If Trump continues to praise Kim and criticize his behavior, will that necessarily lead Kim to start distancing himself from his position on maintaining a nuclear arsenal? Or will Kim interpret Trump’s praise as a signal that as long as he pretends to go along with denuclearization and allows Trump to score political points at home, he doesn’t need to follow through and actually take apart his nuclear arsenal?
This isn’t to say that I don’t think cognitive dissonance is “real.” I think it might very well be a powerful force that changes people’s minds. Instead, I am arguing that if we were to score psychological theories rigorously, the way that Tetlock and his colleagues did intelligence analysts, then we would need to define cognitive dissonance more carefully. We would need to do the equivalent of translating a general statement made by a political pundit into a specific prediction that needs to hold for the approach to work.
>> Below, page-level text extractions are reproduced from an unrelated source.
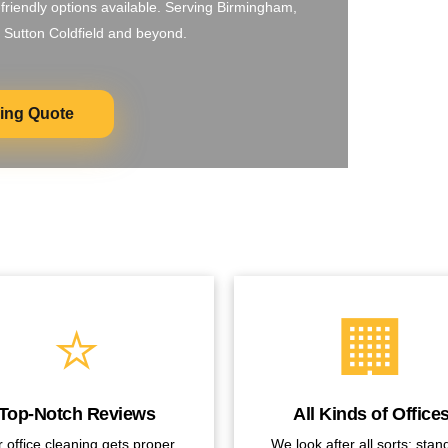
-friendly options available. Serving Birmingham,
 Sutton Coldfield and beyond.
ning Quote
⭐
🏢
Top-Notch Reviews
All Kinds of Office
 office cleaning gets proper
We look after all sorts: stan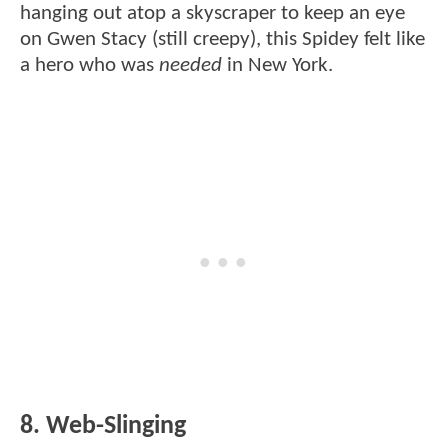
hanging out atop a skyscraper to keep an eye
on Gwen Stacy (still creepy), this Spidey felt like
a hero who was
needed
in New York.
8. Web-Slinging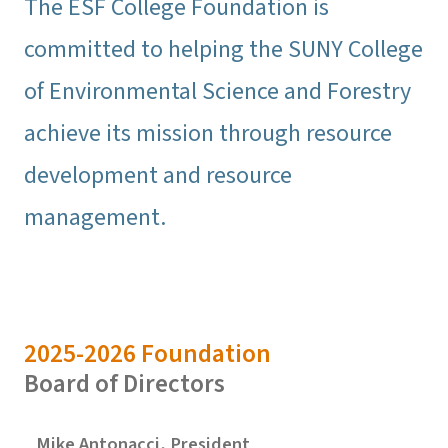
The ESF College Foundation is
committed to helping the SUNY College
of Environmental Science and Forestry
achieve its mission through resource
development and resource
management.
2025-2026 Foundation
Board of Directors
Mike Antonacci, President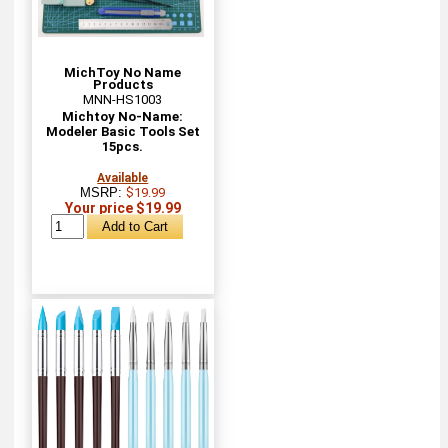
MichToy No Name
Products
MNN-HS1003
Michtoy No-Name:
Modeler Basic Tools Set
15pcs.
Available
MSRP:
$19.99
Your price $19.99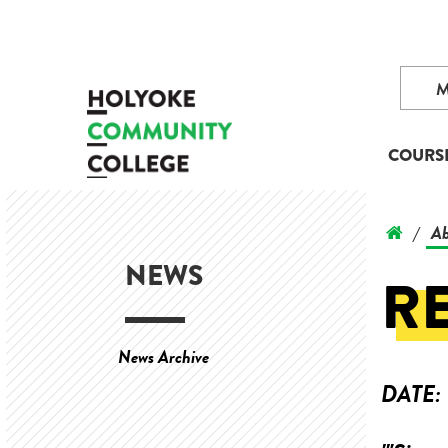
COURS
Ab
/
NEWS
R
News Archive
DATE: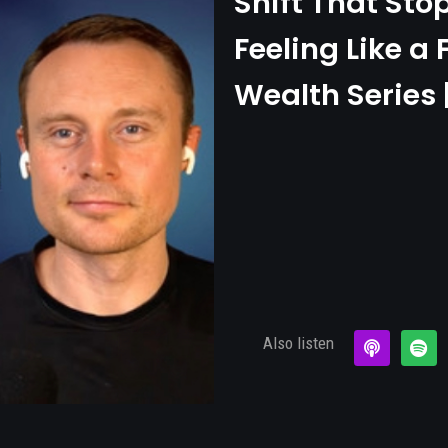
Shift That Sto
Feeling Like a 
Wealth Series 
Also listen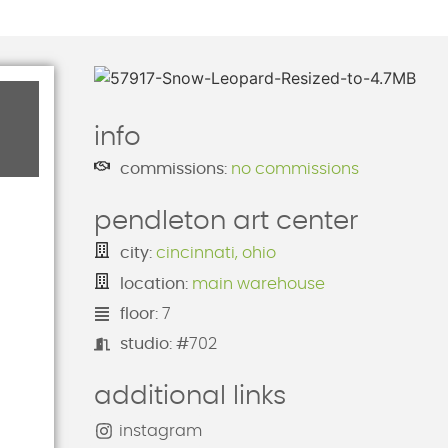
info
commissions:
no commissions
pendleton art center
city:
cincinnati, ohio
location:
main warehouse
floor:
7
studio: #
702
additional links
instagram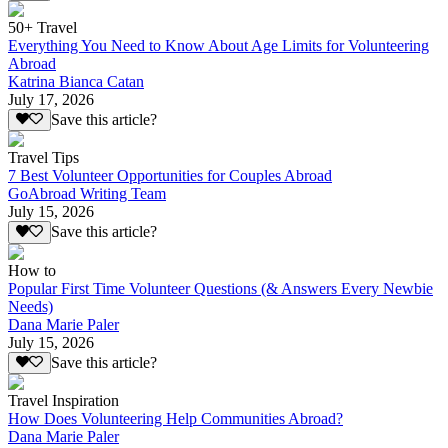
50+ Travel
Everything You Need to Know About Age Limits for Volunteering
Abroad
Katrina Bianca Catan
July 17, 2026
Save this article?
Travel Tips
7 Best Volunteer Opportunities for Couples Abroad
GoAbroad Writing Team
July 15, 2026
Save this article?
How to
Popular First Time Volunteer Questions (& Answers Every Newbie
Needs)
Dana Marie Paler
July 15, 2026
Save this article?
Travel Inspiration
How Does Volunteering Help Communities Abroad?
Dana Marie Paler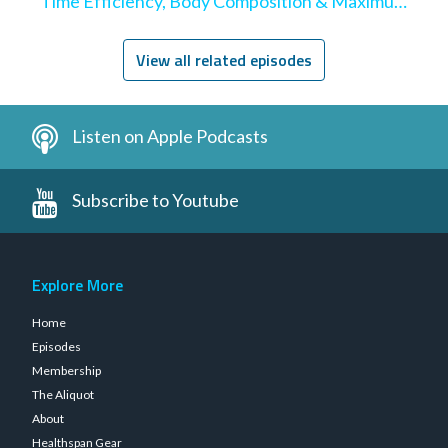
Time Efficiency, Body Composition & Maximum
Hypertrophy
View all related episodes
Listen on Apple Podcasts
Subscribe to Youtube
Explore More
Home
Episodes
Membership
The Aliquot
About
Healthspan Gear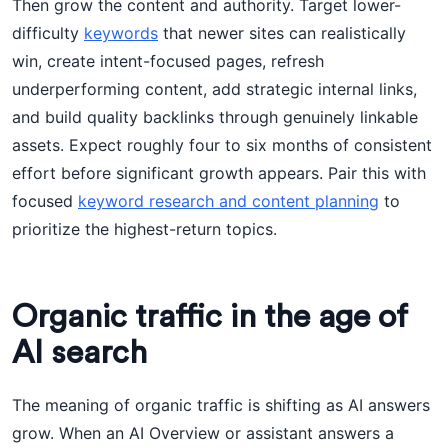
Then grow the content and authority. Target lower-
difficulty
keywords
that newer sites can realistically
win, create intent-focused pages, refresh
underperforming content, add strategic internal links,
and build quality backlinks through genuinely linkable
assets. Expect roughly four to six months of consistent
effort before significant growth appears. Pair this with
focused
keyword research and content planning
to
prioritize the highest-return topics.
Organic traffic in the age of
AI search
The meaning of organic traffic is shifting as AI answers
grow. When an AI Overview or assistant answers a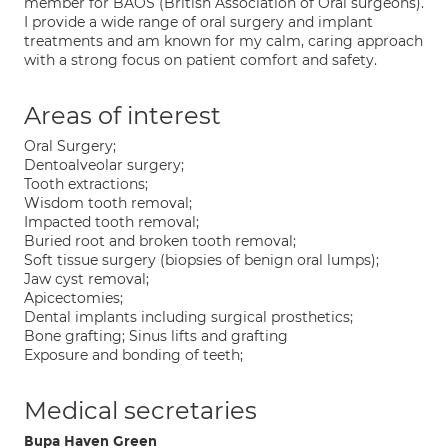
member for BAOS (British Association of Oral surgeons).
I provide a wide range of oral surgery and implant
treatments and am known for my calm, caring approach
with a strong focus on patient comfort and safety.
Areas of interest
Oral Surgery;
Dentoalveolar surgery;
Tooth extractions;
Wisdom tooth removal;
Impacted tooth removal;
Buried root and broken tooth removal;
Soft tissue surgery (biopsies of benign oral lumps);
Jaw cyst removal;
Apicectomies;
Dental implants including surgical prosthetics;
Bone grafting; Sinus lifts and grafting
Exposure and bonding of teeth;
Medical secretaries
Bupa Haven Green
To really start to generate a more refined theory of cognitive dissonance, we would need to take experts in the theory and ask them to make predictions about where and when it will apply—and, ideally, how strongly the effect will change a person’s belief, idea, or value. The prediction need not be in an all-or-nothing form, it can be “20 percent of the time, this will occur, and it will be roughly equal to a 5 to 15-point bump on a 100-point opinion poll.” But to develop a theory that we can use to navigate the world around us—not just to create stories about what has already happened—we need to start making true predictions that have the possibility of exposing weaknesses. And possibly even embarrassing ourselves.
In other words, to find out how reliable and useful our theory is, psychologists need to regularly employ a new reform advocated for in the Credibility Revolution: preregistration. We need to make the gutsy decision to write down exactly what we think will happen before any data is collected or analysis is performed, risking embarrassment so that we can really know what works.